The Katniss Everdeen I found at the end of Mockingjay resembled--like a washed-out wraith who can only find a faded high-schooler in the mirror--an even harder version of the youth on page one of The Hunger Games. Love has been lost, peace has proven elusive, and joy has flown the coop. And as for self-determination: Katniss Everdeen only made one honest-to-goodness choice in her narrated life, and it was a choice forced upon her by circumstances beyond her control.

The depth of Everdeen's circumstances is plumbed only by the conscious recognition, voiced in a one-line paragraph near the end of Mockingjay, that she is completely alone. Her family, whether they intended it or not, has left her alone. Her friends, if she ever really had any, have left her alone. The world, we cannot help but believe intentionally, has left her alone. The Games, the war, and all of her betrayals become particular expressions of this broader, despairing reality from which there is no escape. With the honorable Romeo and Juliet option deprived of her at the end of book one, Everdeen is left to drift into the numb fog of solitude.

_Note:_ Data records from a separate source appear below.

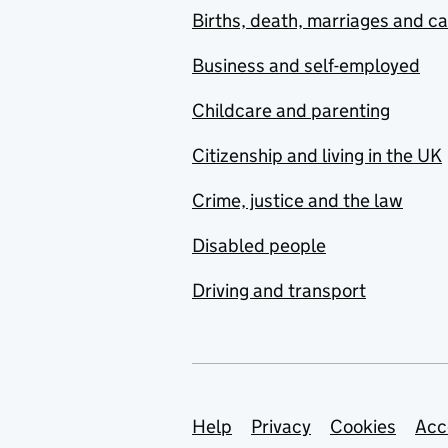
Births, death, marriages and c
Business and self-employed
Childcare and parenting
Citizenship and living in the UK
Crime, justice and the law
Disabled people
Driving and transport
Support links
Help
Privacy
Cookies
Acc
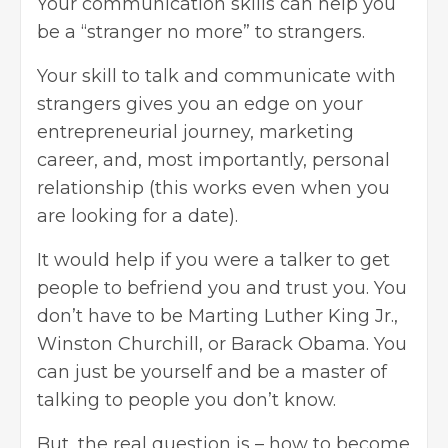
Your communication skills can help you
be a “stranger no more” to strangers.
Your skill to talk and communicate with
strangers gives you an edge on your
entrepreneurial journey, marketing
career, and, most importantly, personal
relationship (this works even when you
are looking for a date).
It would help if you were a talker to get
people to befriend you and trust you. You
don’t have to be Marting Luther King Jr.,
Winston Churchill, or Barack Obama. You
can just be yourself and be a master of
talking to people you don’t know.
But, the real question is – how to become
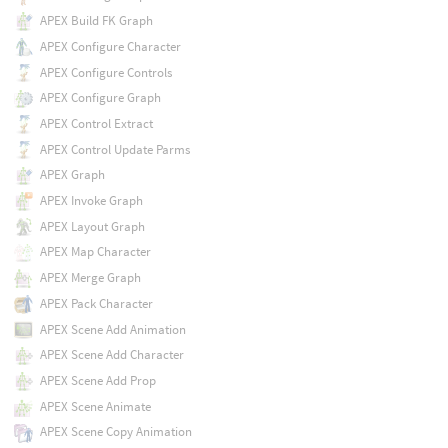
APEX Build FK Graph
APEX Configure Character
APEX Configure Controls
APEX Configure Graph
APEX Control Extract
APEX Control Update Parms
APEX Graph
APEX Invoke Graph
APEX Layout Graph
APEX Map Character
APEX Merge Graph
APEX Pack Character
APEX Scene Add Animation
APEX Scene Add Character
APEX Scene Add Prop
APEX Scene Animate
APEX Scene Copy Animation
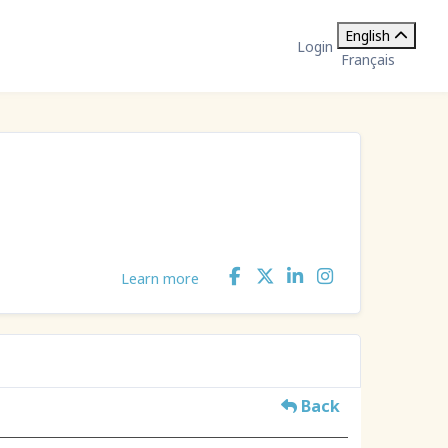
English
Login
Français
Learn more
Back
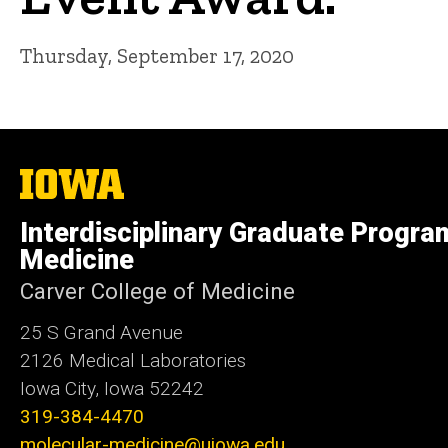
Thursday, September 17, 2020
The
University
of
Interdisciplinary Graduate Progra
Iowa
Medicine
Carver College of Medicine
25 S Grand Avenue
2126 Medical Laboratories
Iowa City, Iowa 52242
319-384-4470
molecular-medicine@uiowa.edu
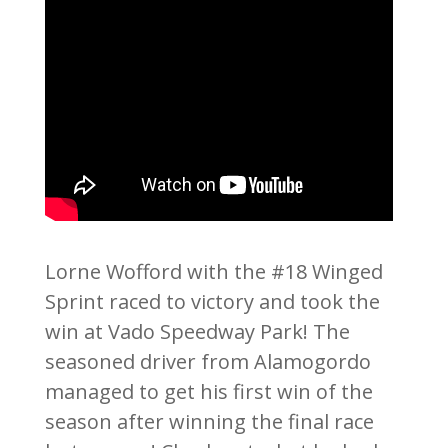
Lorne Wofford with the #18 Winged
Sprint raced to victory and took the
win at Vado Speedway Park! The
seasoned driver from Alamogordo
managed to get his first win of the
season after winning the final race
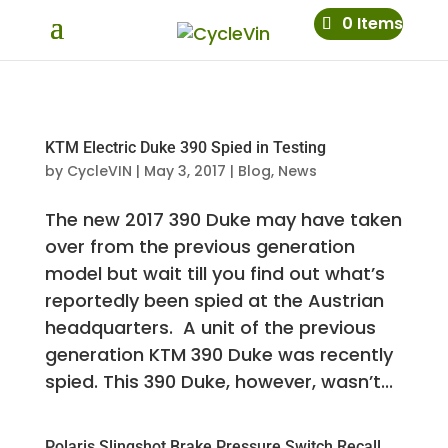
0 Items
KTM Electric Duke 390 Spied in Testing
by
CycleVIN
|
May 3, 2017
|
Blog
,
News
The new 2017 390 Duke may have taken
over from the previous generation
model but wait till you find out what’s
reportedly been spied at the Austrian
headquarters. A unit of the previous
generation KTM 390 Duke was recently
spied. This 390 Duke, however, wasn’t...
Polaris Slingshot Brake Pressure Switch Recall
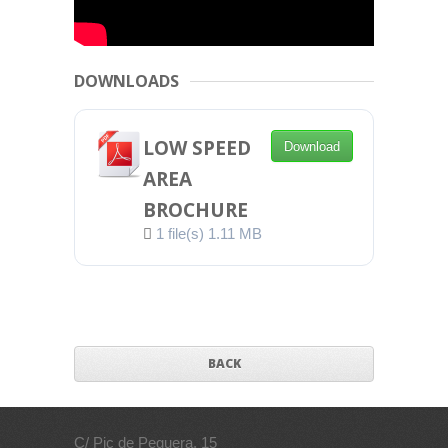
DOWNLOADS
LOW SPEED
Download
AREA
BROCHURE
1 file(s)
1.11 MB
BACK
C/ Pic de Peguera, 15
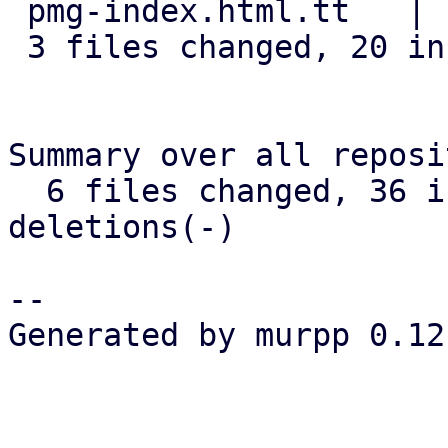
 pmg-index.html.tt   |  1 +

 3 files changed, 20 insertions(+)

Summary over all reposi
  6 files changed, 36 insertions(+), 0 
deletions(-)

-- 

Generated by murpp 0.12.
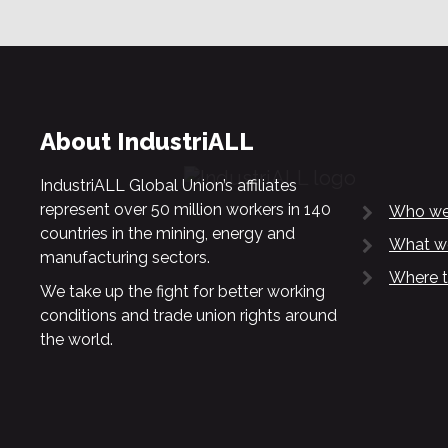
About IndustriALL
IndustriALL Global Union’s affiliates
represent over 50 million workers in 140
Who we
countries in the mining, energy and
What w
manufacturing sectors.
Where t
We take up the fight for better working
conditions and trade union rights around
the world.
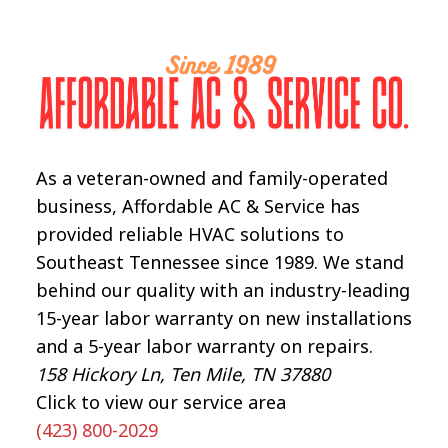
NEEDS
IMMEDIATE
REPAIR
As a veteran-owned and family-operated
business, Affordable AC & Service has
provided reliable HVAC solutions to
Southeast Tennessee since 1989. We stand
behind our quality with an industry-leading
15-year labor warranty on new installations
and a 5-year labor warranty on repairs.
158 Hickory Ln, Ten Mile, TN 37880
Click to view our service area
(423) 800-2029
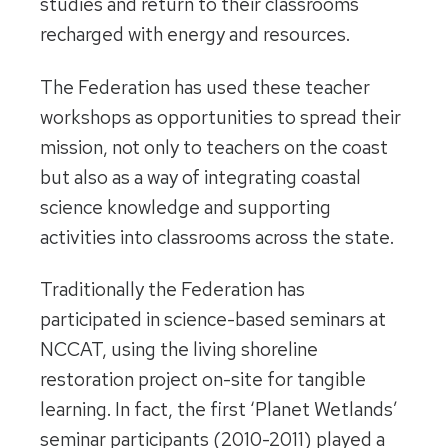
studies and return to their classrooms
recharged with energy and resources.
The Federation has used these teacher
workshops as opportunities to spread their
mission, not only to teachers on the coast
but also as a way of integrating coastal
science knowledge and supporting
activities into classrooms across the state.
Traditionally the Federation has
participated in science-based seminars at
NCCAT, using the living shoreline
restoration project on-site for tangible
learning. In fact, the first ‘Planet Wetlands’
seminar participants (2010-2011) played a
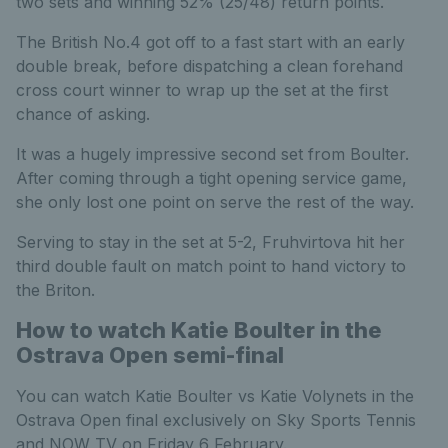
two sets and winning 52% (25/48) return points.
The British No.4 got off to a fast start with an early
double break, before dispatching a clean forehand
cross court winner to wrap up the set at the first
chance of asking.
It was a hugely impressive second set from Boulter.
After coming through a tight opening service game,
she only lost one point on serve the rest of the way.
Serving to stay in the set at 5-2, Fruhvirtova hit her
third double fault on match point to hand victory to
the Briton.
How to watch Katie Boulter in the
Ostrava Open semi-final
You can watch Katie Boulter vs Katie Volynets in the
Ostrava Open final exclusively on Sky Sports Tennis
and NOW TV on Friday 6 February.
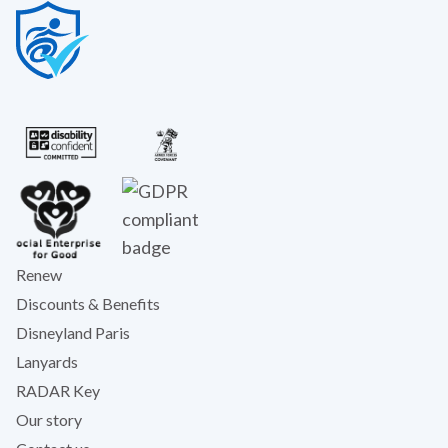
Renew
Discounts & Benefits
Disneyland Paris
Lanyards
RADAR Key
Our story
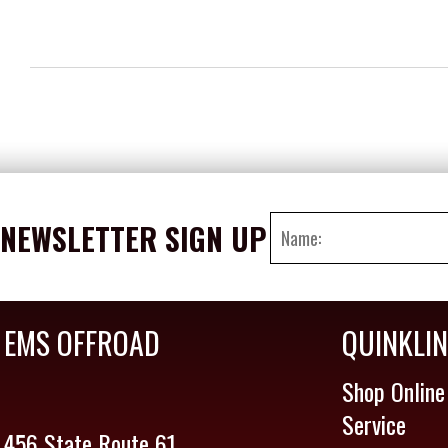
NEWSLETTER SIGN UP
EMS OFFROAD
QUINKLI
Shop Online
Service
456 State Route 61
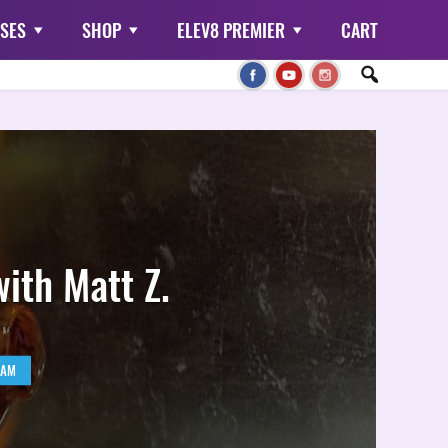
SES
SHOP
ELEV8 PREMIER
CART
with Matt Z.
RAM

If I had paid for these books, I might have fretted that I could not get my money back. As Young Adult Fiction the series left me cold. Collins' dust jacket forces me to reassess, however. As a meditation on war--for a reader whose nation sends droves of adolescents off to fight battles broadcast on the airwaves for rewards more crippling than glorious--perhaps the value of The Hunger Games is not its echo of The Greatest Story. Perhaps its value is in revealing the need for The Greatest Story.

Katniss Everdeen becomes the youth who can survive through anything. But that survival results in a calcification of the soul, a numbness which even the best-trained cynic cannot relish. Her story begs the question: are young warriors--whatever their battles--doomed to this end? Or is there redemption for them?